Is Profit Healthy?

Kurt Bouwhuis, Mackinac Center Intern

Here is a letter I recently sent to the Midland Daily News:

Fran Hamburg stated in a recent letter that: “The primary mission of insurance companies is not to improve overall health care but to make a profit” (Indebted?, Aug. 5).  I agree!  What is often overlooked, however, is in their pursuit of profit, companies do great things for society.

I, for example, am sitting in a chair typing on my laptop in an air conditioned place where I have access to food, clean drinking water, lights, etc…  All these things are provided to me not because the producers personally know me and want me to feel good, but rather, because the producers are themselves seeking a wage or profit.  This point was clearly articulated by Adam Smith in The Wealth of Nations in 1776 when he said: “It is not from the benevolence of the butcher, the brewer, or the baker, that we expect our dinner, but from their regard to their own self-interest.”

Fran then stated: “It would seem reasonable to expect that eliminating an extra layer of administration and profit taking would save money.”  It seems plausible at first, but what purpose does profit serve?  Aside from encouraging entrepreneurship and risk taking, it tells producers what people want.  For example, suppose I am a profitable producer of horse buggies.  Additionally, suppose an entrepreneur creates a new invention coined the automobile to compete directly with horse buggies.  Consumers will likely choose to buy less horse buggies and more automobiles.  These consumer choices become translated into a loss for horse buggy producers and a profit for automobile producers.  This economic activity is dynamic and guides the production of goods and the elimination of others.

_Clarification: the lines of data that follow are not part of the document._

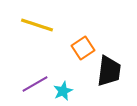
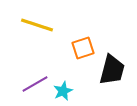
orange square: rotated 15 degrees clockwise
black trapezoid: moved 3 px right, 1 px up; rotated 8 degrees clockwise
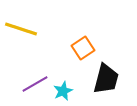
yellow line: moved 16 px left, 4 px down
orange square: rotated 15 degrees counterclockwise
black trapezoid: moved 6 px left, 9 px down
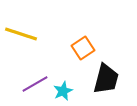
yellow line: moved 5 px down
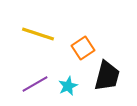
yellow line: moved 17 px right
black trapezoid: moved 1 px right, 3 px up
cyan star: moved 5 px right, 5 px up
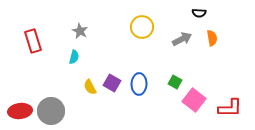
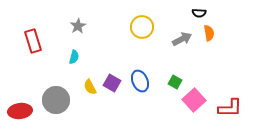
gray star: moved 2 px left, 5 px up; rotated 14 degrees clockwise
orange semicircle: moved 3 px left, 5 px up
blue ellipse: moved 1 px right, 3 px up; rotated 25 degrees counterclockwise
pink square: rotated 10 degrees clockwise
gray circle: moved 5 px right, 11 px up
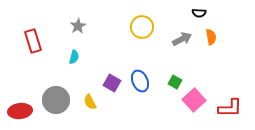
orange semicircle: moved 2 px right, 4 px down
yellow semicircle: moved 15 px down
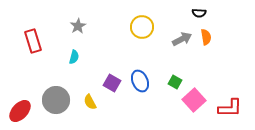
orange semicircle: moved 5 px left
red ellipse: rotated 40 degrees counterclockwise
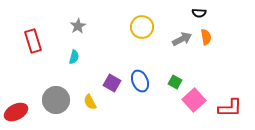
red ellipse: moved 4 px left, 1 px down; rotated 20 degrees clockwise
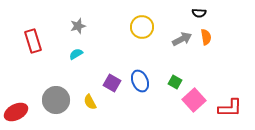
gray star: rotated 14 degrees clockwise
cyan semicircle: moved 2 px right, 3 px up; rotated 136 degrees counterclockwise
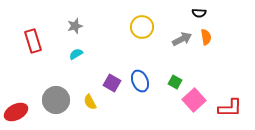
gray star: moved 3 px left
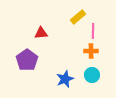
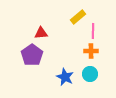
purple pentagon: moved 5 px right, 5 px up
cyan circle: moved 2 px left, 1 px up
blue star: moved 2 px up; rotated 24 degrees counterclockwise
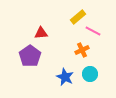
pink line: rotated 63 degrees counterclockwise
orange cross: moved 9 px left, 1 px up; rotated 24 degrees counterclockwise
purple pentagon: moved 2 px left, 1 px down
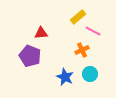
purple pentagon: rotated 15 degrees counterclockwise
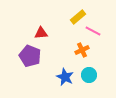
cyan circle: moved 1 px left, 1 px down
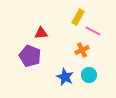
yellow rectangle: rotated 21 degrees counterclockwise
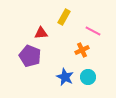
yellow rectangle: moved 14 px left
cyan circle: moved 1 px left, 2 px down
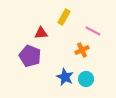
cyan circle: moved 2 px left, 2 px down
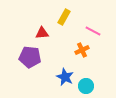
red triangle: moved 1 px right
purple pentagon: moved 1 px down; rotated 15 degrees counterclockwise
cyan circle: moved 7 px down
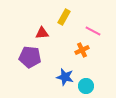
blue star: rotated 12 degrees counterclockwise
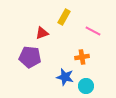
red triangle: rotated 16 degrees counterclockwise
orange cross: moved 7 px down; rotated 16 degrees clockwise
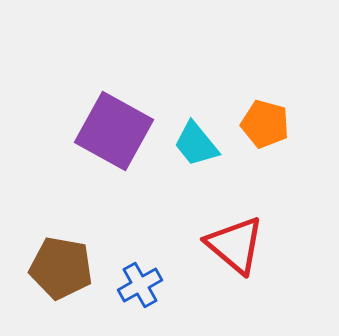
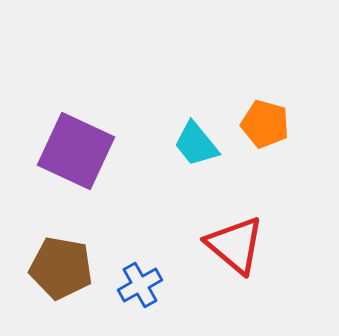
purple square: moved 38 px left, 20 px down; rotated 4 degrees counterclockwise
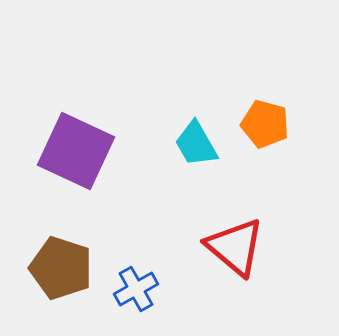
cyan trapezoid: rotated 9 degrees clockwise
red triangle: moved 2 px down
brown pentagon: rotated 8 degrees clockwise
blue cross: moved 4 px left, 4 px down
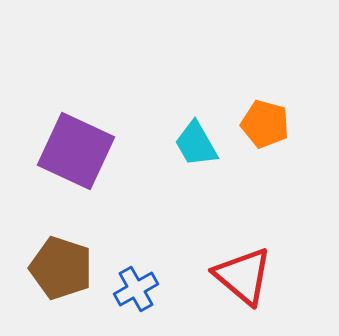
red triangle: moved 8 px right, 29 px down
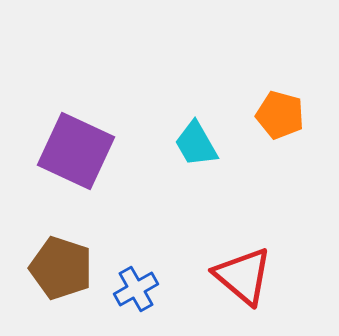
orange pentagon: moved 15 px right, 9 px up
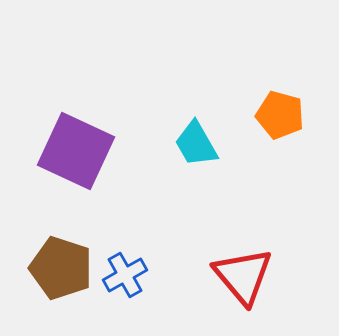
red triangle: rotated 10 degrees clockwise
blue cross: moved 11 px left, 14 px up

Unfortunately, it is impossible to eliminate profits without eliminating the vital role it plays in conveying information between producers and consumers.  The health care industry is a trophy example – Lobbyist and insurance companies have used government to shield themselves from competition resulting in massive amounts of regulation and 23% of all federal spending being spent on Medicare and Medicaid alone.